Let me address the first one now – the who? ‘Teachers’ cannot be mentors of all students – already overloaded with work. Teachers are paid to teach students the subject in concern. The responsibility to teach is no mean task. Knowing the subject well to address the inquisitive minds, ensuring students understand the subject in totality, periodically testing and correcting answer papers and judging them, are what they are best known for – an onerous task. Let teachers do that well. Teachers are not bound to and not equipped to help guide every child’s career.
The objective of making students focussed and targeted towards a career, should vest upon a separate community, trained and focussed to do, what we call student counsellors. Ideally, I would recommend that the institution where the student passes out from, should structure (outsource if not possible) to have it in their system -counsellors, who would then act to guide students. I am given to understand that the GOI is mandating the requirement of this portfolio in schools. Could be a long wait though.
Let me now address the crucial one- the how? ‘Every child is blessed’. His/her aptitude gets marred, since parents, as any other human, are opinionated and invest lesser time and effort in the career building process of the child. Not recognizing early, the child is actually pushed away from their strength. The ‘how’ is to effectively recognise the child’s aptitude, help identify their SWOT, and hand hold them giving them apt directions. Recognising that each individual is made different, the talent required of the individual is to be multifaceted as well. A sincere counsellor should be able to do these tasks (albeit difficult).
Despite limited experience and knowledge about a subject and a career thereafter, a child is compelled to make a choice pretty early in life.

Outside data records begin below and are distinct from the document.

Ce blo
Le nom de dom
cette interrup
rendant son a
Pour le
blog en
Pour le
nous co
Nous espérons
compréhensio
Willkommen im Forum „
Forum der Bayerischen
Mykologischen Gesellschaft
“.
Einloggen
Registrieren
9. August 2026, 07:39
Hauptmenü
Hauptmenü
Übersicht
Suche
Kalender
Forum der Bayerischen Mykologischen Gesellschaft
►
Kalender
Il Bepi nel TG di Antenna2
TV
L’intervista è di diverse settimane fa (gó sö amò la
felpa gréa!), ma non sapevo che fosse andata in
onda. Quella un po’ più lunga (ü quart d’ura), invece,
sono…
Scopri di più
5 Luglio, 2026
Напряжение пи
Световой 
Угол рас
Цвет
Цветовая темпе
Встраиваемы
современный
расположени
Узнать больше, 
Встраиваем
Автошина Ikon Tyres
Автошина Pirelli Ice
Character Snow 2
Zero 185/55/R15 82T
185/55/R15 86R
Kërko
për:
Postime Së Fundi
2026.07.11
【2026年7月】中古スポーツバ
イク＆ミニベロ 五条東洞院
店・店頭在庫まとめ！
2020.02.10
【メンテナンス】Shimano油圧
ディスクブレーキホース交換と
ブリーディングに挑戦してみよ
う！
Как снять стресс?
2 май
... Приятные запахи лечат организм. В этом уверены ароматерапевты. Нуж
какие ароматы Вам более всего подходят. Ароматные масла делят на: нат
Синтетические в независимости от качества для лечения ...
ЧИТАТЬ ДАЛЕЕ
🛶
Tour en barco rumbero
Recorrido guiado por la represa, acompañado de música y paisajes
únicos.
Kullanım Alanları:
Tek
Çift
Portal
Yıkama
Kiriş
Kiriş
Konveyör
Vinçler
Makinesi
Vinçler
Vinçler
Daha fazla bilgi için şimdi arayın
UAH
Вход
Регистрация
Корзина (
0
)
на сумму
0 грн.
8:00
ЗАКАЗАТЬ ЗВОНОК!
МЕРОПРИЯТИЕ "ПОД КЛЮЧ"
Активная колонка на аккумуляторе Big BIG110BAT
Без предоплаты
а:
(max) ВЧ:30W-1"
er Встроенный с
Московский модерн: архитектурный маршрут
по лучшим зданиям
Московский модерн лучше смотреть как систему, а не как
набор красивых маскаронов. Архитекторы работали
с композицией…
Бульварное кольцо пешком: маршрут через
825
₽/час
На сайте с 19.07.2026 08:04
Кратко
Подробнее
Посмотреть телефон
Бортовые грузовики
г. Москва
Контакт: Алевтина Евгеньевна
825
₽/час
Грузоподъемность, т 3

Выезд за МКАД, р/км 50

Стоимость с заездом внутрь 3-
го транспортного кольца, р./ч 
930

I wonder how many of them remain so. We live in a world today, where technology and tools are available to do this effectively. Let us look into them. I have broken them into separate categories
- Student counseling for class 8 – 10
- Psychometric test to help identify multiple intelligence
- Psychometric test to identify Learning styles to help learn better.
- Psychometric test Stream selector based on aptitude and interest.
- Giving clarity on various career options Virtually
- Student counseling for students for 10-12
- Psychometric test to help Identify individual personality trait
- Psychometric test to identify a career by exploring career options.
- Stream selector in Humanities & Engineering during college.
- Profile building assistance
- Giving clarity on various career options Virtually
- Parent counseling to help parents build their child’s future
I will elaborate on these in my next blog. Till then happy times.